= WHAT THE TASK ASKS =
Line by line, reproduce exactly the beginning of the listing below, ending with the line that contains "تركيب خيام للأفراح والمناسبات رخيص" and adding nothing.

= GIVEN RECORDS =
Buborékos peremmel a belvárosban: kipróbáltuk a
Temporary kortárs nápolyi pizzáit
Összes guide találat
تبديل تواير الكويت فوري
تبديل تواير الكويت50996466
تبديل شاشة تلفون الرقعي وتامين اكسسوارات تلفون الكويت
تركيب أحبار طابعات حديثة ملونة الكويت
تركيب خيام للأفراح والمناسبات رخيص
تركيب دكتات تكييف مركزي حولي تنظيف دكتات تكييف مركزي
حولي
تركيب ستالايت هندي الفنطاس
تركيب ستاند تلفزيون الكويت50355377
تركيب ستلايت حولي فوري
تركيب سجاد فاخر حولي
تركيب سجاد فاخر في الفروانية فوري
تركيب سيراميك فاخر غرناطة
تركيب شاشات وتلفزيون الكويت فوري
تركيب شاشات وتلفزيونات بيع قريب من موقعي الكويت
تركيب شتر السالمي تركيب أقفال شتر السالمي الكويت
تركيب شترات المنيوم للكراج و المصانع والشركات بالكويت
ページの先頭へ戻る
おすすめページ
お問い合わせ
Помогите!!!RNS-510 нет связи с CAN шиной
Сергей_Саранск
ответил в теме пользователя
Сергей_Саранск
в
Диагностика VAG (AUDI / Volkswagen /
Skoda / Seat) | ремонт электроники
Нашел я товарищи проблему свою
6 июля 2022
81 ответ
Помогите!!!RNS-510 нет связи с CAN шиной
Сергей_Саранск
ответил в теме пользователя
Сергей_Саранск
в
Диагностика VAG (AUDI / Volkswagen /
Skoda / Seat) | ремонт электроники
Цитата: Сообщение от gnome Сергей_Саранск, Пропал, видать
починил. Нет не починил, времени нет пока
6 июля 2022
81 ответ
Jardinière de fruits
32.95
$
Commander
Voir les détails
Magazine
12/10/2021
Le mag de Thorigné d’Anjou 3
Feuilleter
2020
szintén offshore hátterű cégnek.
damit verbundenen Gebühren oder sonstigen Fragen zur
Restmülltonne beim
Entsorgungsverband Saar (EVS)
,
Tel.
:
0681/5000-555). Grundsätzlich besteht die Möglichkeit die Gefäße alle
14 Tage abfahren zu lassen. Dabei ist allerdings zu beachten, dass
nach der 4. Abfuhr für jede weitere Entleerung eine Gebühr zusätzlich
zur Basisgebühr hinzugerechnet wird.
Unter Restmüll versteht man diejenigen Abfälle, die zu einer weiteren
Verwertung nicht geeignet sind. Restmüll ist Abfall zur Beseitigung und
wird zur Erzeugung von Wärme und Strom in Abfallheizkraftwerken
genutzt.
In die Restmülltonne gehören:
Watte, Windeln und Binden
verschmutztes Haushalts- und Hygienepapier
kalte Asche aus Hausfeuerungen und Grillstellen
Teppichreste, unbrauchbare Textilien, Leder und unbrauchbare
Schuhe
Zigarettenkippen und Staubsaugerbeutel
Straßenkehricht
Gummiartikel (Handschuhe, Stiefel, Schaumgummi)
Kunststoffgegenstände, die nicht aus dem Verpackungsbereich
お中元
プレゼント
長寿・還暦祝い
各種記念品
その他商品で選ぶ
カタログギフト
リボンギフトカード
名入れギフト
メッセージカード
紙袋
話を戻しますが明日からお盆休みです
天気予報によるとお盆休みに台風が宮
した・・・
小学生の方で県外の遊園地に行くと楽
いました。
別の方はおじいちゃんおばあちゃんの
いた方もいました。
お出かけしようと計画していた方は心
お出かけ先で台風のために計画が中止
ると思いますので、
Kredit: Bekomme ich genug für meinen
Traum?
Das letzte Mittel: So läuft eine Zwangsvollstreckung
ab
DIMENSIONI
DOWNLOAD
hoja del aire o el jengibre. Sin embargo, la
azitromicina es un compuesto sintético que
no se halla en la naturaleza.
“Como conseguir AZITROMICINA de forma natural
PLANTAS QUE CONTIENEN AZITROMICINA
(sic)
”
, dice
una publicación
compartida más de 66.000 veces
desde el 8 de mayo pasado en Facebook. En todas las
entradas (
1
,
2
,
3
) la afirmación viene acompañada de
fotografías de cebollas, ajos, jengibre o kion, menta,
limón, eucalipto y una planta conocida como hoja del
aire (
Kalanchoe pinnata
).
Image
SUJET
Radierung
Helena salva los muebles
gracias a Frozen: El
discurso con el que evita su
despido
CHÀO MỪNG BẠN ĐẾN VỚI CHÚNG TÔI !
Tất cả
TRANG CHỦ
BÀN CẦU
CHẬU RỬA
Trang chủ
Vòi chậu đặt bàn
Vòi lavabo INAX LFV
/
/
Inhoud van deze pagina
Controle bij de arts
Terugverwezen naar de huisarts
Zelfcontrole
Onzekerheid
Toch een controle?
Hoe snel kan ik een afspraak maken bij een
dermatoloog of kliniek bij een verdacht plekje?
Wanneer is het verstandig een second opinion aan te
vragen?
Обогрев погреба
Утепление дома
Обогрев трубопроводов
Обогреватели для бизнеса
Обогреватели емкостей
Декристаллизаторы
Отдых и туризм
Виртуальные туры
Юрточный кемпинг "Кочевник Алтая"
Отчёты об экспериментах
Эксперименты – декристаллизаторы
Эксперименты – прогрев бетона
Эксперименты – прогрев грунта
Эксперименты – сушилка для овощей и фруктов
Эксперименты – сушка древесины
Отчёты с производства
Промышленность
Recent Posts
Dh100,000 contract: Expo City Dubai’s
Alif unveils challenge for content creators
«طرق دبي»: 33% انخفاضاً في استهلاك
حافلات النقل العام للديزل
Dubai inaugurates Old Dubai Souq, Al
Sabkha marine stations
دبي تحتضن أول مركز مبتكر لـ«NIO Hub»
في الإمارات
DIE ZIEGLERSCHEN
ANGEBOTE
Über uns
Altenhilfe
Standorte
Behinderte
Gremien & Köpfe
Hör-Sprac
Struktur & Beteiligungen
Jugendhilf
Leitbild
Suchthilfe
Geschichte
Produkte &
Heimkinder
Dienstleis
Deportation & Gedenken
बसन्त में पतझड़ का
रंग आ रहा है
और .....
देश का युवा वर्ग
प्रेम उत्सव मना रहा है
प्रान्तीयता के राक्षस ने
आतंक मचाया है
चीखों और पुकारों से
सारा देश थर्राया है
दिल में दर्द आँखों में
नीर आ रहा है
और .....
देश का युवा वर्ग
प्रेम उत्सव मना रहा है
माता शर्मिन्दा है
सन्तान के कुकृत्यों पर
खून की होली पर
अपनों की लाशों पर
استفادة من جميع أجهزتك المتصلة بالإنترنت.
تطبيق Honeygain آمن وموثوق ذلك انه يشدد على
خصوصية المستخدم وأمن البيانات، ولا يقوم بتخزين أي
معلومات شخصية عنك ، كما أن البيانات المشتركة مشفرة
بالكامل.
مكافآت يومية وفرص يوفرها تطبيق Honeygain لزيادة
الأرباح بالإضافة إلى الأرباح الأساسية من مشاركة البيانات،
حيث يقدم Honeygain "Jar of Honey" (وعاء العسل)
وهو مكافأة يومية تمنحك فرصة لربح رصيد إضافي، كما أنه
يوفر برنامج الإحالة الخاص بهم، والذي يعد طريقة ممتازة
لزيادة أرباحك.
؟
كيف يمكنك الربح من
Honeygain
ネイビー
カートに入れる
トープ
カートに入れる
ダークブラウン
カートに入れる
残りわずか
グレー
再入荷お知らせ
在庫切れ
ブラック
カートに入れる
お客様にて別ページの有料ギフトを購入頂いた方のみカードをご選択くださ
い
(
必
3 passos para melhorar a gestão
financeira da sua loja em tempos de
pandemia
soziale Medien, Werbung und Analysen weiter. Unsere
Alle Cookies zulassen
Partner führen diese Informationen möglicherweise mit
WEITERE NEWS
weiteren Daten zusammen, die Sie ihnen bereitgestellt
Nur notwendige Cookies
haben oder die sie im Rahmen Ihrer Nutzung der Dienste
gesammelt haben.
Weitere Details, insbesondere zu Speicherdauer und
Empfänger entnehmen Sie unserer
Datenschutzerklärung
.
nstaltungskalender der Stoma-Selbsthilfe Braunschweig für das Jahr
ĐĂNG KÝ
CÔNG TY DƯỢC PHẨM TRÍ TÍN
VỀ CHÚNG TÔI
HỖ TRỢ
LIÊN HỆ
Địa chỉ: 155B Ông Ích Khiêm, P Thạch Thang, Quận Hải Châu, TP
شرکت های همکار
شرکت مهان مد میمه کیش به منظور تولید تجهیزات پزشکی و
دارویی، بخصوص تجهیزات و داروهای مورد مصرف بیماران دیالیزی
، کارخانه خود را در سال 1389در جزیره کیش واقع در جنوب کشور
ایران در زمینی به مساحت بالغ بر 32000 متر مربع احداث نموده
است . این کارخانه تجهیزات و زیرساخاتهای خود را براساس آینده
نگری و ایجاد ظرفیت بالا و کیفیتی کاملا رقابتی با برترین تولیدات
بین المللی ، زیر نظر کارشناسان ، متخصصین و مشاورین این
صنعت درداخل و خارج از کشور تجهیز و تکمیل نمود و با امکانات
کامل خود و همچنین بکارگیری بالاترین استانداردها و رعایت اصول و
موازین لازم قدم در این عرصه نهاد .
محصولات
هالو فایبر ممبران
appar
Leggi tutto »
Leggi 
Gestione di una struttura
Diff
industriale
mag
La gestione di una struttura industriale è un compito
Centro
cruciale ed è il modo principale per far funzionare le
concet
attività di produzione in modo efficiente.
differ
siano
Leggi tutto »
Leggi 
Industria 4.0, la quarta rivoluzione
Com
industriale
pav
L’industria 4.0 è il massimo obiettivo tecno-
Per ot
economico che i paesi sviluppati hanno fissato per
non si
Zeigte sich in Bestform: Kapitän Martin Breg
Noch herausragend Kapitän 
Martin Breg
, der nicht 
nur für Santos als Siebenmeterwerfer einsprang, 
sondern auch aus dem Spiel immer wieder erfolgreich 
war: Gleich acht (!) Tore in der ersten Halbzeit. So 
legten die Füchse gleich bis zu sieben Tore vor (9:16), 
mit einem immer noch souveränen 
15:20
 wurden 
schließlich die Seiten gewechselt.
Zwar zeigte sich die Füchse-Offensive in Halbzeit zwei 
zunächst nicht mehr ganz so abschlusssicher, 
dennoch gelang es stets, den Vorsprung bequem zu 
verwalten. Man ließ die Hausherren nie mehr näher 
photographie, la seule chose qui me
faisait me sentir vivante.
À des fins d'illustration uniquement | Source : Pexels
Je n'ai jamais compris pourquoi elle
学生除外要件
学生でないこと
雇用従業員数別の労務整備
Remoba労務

= RESULT =
Buborékos peremmel a belvárosban: kipróbáltuk a
Temporary kortárs nápolyi pizzáit
Összes guide találat
تبديل تواير الكويت فوري
تبديل تواير الكويت50996466
تبديل شاشة تلفون الرقعي وتامين اكسسوارات تلفون الكويت
تركيب أحبار طابعات حديثة ملونة الكويت
تركيب خيام للأفراح والمناسبات رخيص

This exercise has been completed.